California’s Surprising Primary: 6 Ways This Year’s Races for Governor & Superintendent Resurfaced a North-South Divide in Education Politics
- Primary day in California: 6 ways the races for governor & state superintendent expose a north-south divide in education politics
- How California’s primary reveals a north-south divide in the state’s education politics: Latino support, voter turnout in the Bay Area, Southern California charter schools & more
June 6 Update: Gavin Newsom & John Cox will advance to a blue-red contest in November’s general election for governor; Marshall Tuck & Tony Thurmond finish one and two for state superintendent. Read more about the results, the demographics, and the reactions in this Wednesday morning dispatch.

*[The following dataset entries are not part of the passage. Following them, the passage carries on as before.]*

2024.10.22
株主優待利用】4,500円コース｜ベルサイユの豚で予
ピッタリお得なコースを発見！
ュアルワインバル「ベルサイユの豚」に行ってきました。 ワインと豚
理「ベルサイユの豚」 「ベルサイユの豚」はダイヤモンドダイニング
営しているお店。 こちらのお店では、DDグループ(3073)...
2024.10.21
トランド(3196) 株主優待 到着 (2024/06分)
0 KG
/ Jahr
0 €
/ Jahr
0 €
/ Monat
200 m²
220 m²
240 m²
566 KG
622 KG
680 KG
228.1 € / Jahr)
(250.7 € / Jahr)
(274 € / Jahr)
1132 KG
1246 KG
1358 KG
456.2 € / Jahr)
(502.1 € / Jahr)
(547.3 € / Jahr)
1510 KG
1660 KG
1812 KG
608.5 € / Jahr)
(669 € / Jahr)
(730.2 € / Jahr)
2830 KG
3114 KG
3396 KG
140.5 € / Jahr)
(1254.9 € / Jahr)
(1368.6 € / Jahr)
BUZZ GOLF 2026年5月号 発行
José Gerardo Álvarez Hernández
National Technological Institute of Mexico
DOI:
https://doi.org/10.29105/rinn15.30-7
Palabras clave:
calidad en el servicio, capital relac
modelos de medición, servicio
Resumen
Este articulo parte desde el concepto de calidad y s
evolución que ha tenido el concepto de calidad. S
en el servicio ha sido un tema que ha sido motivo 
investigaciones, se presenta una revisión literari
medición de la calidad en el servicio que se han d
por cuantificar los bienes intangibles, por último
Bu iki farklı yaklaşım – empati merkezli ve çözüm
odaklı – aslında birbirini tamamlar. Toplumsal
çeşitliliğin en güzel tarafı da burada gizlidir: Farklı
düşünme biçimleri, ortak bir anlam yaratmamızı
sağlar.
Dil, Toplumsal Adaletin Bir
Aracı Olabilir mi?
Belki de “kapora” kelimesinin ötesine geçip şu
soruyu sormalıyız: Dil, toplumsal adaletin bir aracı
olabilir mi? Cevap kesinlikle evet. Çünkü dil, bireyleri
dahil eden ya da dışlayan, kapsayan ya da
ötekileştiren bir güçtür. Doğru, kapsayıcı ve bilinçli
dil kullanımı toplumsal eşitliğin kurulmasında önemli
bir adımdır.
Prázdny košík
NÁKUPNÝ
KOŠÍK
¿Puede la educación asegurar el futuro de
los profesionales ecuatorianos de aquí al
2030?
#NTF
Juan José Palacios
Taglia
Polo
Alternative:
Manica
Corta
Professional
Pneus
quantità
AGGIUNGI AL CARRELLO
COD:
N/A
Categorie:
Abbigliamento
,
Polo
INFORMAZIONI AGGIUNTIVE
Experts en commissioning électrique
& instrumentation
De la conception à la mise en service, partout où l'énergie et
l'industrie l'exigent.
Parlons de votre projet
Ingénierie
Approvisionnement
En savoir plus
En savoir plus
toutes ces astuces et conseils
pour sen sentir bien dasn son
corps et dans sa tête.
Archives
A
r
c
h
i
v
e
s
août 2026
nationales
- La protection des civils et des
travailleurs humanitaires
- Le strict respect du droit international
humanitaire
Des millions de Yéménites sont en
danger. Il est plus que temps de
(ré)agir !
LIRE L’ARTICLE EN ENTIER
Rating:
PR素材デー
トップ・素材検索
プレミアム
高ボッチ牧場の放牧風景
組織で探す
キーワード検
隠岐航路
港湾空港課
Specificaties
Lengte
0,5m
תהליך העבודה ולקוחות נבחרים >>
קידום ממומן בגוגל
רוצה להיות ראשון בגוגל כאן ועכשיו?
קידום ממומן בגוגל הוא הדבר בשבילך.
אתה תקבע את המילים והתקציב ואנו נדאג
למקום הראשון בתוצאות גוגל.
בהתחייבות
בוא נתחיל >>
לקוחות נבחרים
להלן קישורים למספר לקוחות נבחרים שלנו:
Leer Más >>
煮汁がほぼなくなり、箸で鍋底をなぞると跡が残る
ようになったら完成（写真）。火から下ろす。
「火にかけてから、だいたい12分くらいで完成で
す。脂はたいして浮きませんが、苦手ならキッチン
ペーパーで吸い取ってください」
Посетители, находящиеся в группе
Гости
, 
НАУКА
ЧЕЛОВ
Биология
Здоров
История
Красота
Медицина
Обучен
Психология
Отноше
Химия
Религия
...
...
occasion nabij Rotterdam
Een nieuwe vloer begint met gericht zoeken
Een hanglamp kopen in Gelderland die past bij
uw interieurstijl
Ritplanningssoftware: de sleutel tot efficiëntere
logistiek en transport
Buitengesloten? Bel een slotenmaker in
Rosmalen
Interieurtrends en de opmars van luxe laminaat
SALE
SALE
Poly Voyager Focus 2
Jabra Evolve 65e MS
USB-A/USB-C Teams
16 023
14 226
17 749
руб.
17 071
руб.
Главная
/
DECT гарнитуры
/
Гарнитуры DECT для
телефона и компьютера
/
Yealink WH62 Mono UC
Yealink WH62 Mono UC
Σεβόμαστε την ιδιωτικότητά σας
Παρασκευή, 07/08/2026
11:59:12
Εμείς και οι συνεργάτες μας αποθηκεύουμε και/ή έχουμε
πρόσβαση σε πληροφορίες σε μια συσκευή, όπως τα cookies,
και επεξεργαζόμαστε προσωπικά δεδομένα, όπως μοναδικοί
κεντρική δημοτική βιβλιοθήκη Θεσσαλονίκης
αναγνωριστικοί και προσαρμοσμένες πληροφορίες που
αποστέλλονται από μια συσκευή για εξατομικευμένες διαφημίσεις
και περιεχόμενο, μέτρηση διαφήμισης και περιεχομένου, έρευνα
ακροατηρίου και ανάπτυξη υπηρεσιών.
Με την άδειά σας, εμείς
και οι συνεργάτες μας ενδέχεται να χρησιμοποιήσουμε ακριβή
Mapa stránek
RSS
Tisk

In a state as sprawling and diverse as California, most political contests for the top seats in Sacramento can be viewed through the lens of distinct regional concerns and constituencies.
For education observers, Tuesday’s two key races feature candidates vying to be California’s next governor and superintendent of public instruction. And, true to past geographical trends, the state’s north-south divide is on full display, with issues of union politics, district reforms, and classroom equity dividing voters from both parties.
Leading Democratic candidates from Southern California have been sympathetic to charter schools and efforts to reform teacher protections like seniority rights and the time it takes teachers to earn permanent status.
Candidates from Northern California, meanwhile, are generally aligned with the teachers unions attempting to hit the pause button on charter school expansion.
Because only the top two candidates move on to the runoff, the primary could be the most significant political contest this year — either setting the stage for a November shoot-out or representing a likely foregone conclusion about who will replace Gov. Jerry Brown. Whoever emerges from each race will have the ability to impact students and school priorities for years to come.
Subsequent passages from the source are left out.